Will this make Television better? Maybe Television will be revolutionized when it is delivered over the Internet connection, compared to television delivered over the same Broadband provider’s Broadband network as a “special service”. It certainly will allow more people to distribute programs, whether from their homes or at scale. I don’t know for sure, but I think this is exactly what will happen. I *do* know how that will be prevented, though. It will be prevented by allowing the TV provider to select which parts of the Internet you can access over its Internet service, or by the TV provider providing a defective or overpriced Internet service, while at the same time maintaining a de facto (or even state-enforced) monopoly over access to string broadband cables to your home.

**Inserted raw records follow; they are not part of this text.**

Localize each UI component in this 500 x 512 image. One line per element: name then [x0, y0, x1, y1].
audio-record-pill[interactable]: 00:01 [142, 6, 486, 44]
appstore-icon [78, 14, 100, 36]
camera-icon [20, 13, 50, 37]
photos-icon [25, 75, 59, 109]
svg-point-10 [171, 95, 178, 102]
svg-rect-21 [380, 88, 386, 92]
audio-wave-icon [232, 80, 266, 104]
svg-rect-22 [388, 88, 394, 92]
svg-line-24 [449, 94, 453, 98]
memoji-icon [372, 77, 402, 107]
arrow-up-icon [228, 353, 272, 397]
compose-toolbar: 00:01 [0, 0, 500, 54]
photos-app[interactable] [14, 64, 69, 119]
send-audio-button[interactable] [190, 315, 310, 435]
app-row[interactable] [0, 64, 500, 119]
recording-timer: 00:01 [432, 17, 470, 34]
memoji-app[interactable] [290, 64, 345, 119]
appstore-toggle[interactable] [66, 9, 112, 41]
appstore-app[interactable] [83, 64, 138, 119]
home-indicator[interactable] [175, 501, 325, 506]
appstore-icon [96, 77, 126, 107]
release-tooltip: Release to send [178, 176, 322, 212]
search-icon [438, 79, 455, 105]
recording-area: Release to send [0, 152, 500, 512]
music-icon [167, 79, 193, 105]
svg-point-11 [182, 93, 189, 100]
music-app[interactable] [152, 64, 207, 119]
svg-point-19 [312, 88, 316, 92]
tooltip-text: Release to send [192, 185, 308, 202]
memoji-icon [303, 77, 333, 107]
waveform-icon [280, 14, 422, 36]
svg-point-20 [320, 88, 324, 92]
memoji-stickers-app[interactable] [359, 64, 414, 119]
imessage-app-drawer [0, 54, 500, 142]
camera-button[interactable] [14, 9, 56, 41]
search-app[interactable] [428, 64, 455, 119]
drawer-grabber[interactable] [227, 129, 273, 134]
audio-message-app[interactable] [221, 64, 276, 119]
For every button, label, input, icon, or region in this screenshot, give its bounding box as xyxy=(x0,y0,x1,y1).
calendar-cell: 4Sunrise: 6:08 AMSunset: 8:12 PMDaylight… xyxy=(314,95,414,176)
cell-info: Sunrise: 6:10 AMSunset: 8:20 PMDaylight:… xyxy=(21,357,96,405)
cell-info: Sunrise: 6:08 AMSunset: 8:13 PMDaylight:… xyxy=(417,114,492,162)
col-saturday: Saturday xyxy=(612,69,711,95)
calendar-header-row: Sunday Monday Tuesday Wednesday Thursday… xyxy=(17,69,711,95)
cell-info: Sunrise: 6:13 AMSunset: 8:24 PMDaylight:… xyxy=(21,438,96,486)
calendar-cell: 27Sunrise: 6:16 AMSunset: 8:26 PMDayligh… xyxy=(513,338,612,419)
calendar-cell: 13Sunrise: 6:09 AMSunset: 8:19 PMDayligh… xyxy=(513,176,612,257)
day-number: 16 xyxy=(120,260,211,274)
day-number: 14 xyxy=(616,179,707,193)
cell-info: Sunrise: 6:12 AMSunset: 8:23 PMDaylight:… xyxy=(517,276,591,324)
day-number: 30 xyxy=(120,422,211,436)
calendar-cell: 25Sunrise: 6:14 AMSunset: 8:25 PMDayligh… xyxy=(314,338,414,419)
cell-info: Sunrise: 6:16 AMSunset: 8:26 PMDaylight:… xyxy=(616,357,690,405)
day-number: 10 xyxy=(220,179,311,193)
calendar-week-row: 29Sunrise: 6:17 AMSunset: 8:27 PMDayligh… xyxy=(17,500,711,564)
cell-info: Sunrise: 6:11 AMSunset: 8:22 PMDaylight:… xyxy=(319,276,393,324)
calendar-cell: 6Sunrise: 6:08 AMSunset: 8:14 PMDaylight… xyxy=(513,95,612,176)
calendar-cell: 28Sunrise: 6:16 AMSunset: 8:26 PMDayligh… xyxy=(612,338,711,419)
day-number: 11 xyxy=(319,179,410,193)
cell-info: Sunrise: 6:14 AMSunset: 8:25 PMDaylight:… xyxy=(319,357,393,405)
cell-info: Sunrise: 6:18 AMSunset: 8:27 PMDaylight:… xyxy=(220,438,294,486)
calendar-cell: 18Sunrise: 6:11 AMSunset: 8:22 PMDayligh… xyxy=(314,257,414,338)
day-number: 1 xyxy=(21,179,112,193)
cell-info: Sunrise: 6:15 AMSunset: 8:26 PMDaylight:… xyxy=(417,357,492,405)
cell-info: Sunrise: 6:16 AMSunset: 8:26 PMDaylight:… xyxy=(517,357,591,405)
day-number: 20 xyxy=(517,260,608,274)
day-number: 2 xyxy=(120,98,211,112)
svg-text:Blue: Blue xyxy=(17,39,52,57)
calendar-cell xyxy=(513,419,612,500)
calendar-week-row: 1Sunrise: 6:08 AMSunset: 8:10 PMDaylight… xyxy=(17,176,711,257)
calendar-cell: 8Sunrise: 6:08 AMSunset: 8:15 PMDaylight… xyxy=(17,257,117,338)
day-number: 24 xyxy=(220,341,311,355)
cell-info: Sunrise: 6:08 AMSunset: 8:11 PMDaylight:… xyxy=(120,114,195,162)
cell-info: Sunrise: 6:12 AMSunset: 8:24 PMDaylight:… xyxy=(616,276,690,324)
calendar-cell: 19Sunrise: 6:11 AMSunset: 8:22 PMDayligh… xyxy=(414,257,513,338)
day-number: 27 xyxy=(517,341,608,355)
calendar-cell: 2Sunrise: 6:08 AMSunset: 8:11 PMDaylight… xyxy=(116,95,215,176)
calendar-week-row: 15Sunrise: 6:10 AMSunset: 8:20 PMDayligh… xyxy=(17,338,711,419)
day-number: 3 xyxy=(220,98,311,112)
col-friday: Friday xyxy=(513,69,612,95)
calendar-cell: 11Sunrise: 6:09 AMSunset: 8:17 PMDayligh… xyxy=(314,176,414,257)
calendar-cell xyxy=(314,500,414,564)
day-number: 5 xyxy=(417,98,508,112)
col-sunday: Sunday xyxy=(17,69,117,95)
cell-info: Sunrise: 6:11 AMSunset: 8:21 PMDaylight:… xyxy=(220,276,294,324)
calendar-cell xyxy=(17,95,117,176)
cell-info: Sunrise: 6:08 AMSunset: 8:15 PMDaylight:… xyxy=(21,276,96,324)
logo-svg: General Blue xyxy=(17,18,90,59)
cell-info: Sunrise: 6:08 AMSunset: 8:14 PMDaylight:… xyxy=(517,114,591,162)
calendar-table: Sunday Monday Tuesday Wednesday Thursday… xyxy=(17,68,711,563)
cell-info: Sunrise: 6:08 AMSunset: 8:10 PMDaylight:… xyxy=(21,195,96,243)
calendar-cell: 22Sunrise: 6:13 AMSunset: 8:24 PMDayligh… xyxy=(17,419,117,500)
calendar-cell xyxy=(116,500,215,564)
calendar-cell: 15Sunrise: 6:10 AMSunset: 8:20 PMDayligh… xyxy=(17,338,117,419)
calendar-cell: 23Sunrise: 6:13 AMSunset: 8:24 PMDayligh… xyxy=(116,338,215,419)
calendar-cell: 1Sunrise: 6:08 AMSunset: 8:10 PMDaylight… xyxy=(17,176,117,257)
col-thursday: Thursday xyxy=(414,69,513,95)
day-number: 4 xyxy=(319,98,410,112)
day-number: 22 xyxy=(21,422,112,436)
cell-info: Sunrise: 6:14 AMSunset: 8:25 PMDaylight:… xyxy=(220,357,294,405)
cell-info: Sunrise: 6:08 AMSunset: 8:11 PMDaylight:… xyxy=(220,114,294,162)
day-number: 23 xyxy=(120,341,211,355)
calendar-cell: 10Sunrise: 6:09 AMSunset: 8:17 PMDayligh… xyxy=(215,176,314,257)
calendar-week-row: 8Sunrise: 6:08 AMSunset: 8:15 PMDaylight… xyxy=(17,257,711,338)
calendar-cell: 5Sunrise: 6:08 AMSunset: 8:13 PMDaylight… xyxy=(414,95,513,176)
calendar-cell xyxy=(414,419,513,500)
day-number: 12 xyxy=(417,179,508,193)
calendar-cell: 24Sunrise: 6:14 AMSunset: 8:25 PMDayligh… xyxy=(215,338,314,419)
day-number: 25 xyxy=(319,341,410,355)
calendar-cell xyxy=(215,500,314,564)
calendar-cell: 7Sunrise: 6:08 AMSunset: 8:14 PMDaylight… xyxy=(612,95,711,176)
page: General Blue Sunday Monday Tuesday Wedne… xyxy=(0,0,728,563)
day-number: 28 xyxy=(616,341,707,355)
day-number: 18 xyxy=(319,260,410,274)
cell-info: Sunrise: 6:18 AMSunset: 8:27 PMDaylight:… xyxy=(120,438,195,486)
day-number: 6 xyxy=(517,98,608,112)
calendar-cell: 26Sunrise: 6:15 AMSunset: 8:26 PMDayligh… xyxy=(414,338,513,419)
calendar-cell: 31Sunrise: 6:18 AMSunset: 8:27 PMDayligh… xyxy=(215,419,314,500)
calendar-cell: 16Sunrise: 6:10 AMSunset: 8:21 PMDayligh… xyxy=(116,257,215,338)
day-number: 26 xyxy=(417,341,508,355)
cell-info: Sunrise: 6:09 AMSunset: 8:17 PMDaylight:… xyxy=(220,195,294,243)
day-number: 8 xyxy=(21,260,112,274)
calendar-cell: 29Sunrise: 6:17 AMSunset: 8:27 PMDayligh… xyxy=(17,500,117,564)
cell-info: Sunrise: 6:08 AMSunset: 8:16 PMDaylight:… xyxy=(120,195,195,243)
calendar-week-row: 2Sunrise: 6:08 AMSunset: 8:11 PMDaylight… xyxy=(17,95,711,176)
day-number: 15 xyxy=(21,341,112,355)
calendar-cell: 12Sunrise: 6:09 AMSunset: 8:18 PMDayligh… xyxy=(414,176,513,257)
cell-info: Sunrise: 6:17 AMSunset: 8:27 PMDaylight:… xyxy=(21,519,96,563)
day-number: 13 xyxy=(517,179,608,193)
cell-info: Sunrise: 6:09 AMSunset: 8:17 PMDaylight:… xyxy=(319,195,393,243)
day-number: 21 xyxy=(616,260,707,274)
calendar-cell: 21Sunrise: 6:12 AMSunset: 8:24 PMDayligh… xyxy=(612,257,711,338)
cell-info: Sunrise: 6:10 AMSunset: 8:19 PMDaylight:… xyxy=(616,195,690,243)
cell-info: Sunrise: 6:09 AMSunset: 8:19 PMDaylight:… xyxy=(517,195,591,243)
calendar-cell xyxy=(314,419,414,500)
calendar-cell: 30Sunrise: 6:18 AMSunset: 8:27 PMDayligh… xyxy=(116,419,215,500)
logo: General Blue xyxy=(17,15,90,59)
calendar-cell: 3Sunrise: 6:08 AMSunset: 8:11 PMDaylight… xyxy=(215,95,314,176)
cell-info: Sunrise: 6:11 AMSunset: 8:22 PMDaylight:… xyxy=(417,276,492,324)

However, I prefer to be hopeful, rather than discouraged, that at least the FCC has made the baby step of recognizing the Internet as an independent thing, one worth protecting, and not merely a product of Comcast, Verizon, or ATT that is some kind of narrow, walled “Internet clone”. In other words, the kind of thing AOL claimed was “better than the Internet” because it was selective – selecting cheap or profitable content, and leaving the creativity outside Fortress AOL. Those companies didn’t create the Internet – the Internet was and is created by its users (including user organizations like Google, Apple, eBay, Amazon, banks, small businesses, and national/state governmental agencies, and individual users like all of the users of email, blogging tools, Skype, Facebook, and Twitter). The access providers whine about not being able to “monetize” the Internet like they “monetize” their Cable TV offers, not mentioning that they *pay* for Cable TV shows, but pay nothing for the Internet that its users create for each other, share with each other, and sell to each other. The Internet has created a huge new economy, so I think if the Broadband guys merely connect us into it and keep growing their capacity and speeds, they will do a fine busioness, too, from what we are willing to pay them to do so.
Updated: 12/2/2010 to add a small clarification to the comments on prioritization.
This post was interesting not only for it’s content but clarifying the difference between broadband and the Internet, a distinction rarely made by providers, in the case of my local broadband provider, Time Warner.
I appreciate your desire for linguistic exactitude, David. When an engineer uses a term, it has a much narrower scope than it does when a policy advocate uses the same term. The scope differences in such terms as “discrimination” has kept the debate over Internet regulation alive far beyond its useful life.
However, I find a great deal of inexactitude in your post once you get off the broadband vs. Internet point. You say, for example: “The Internet was designed to work over any kind of network, and it works over mobile broadband platforms today!”
What do you mean by “was designed?” Do you mean there was a hope, or a goal, or an intention to make the Internet work over networks that didn’t exist in 1974, or that everything needed to ensure it would work was done in the beginning?
And what do you mean by “work?” Do you mean “stumble along, losing every other packet and sucking down an enormous electrical load but more or less connecting everyone to everyone as long as nobody’s in a hurry” or do you mean “functions efficiently across the broadest conceivable range of applications and networks, promotes innovation and investment, and costs next to nothing to operate?”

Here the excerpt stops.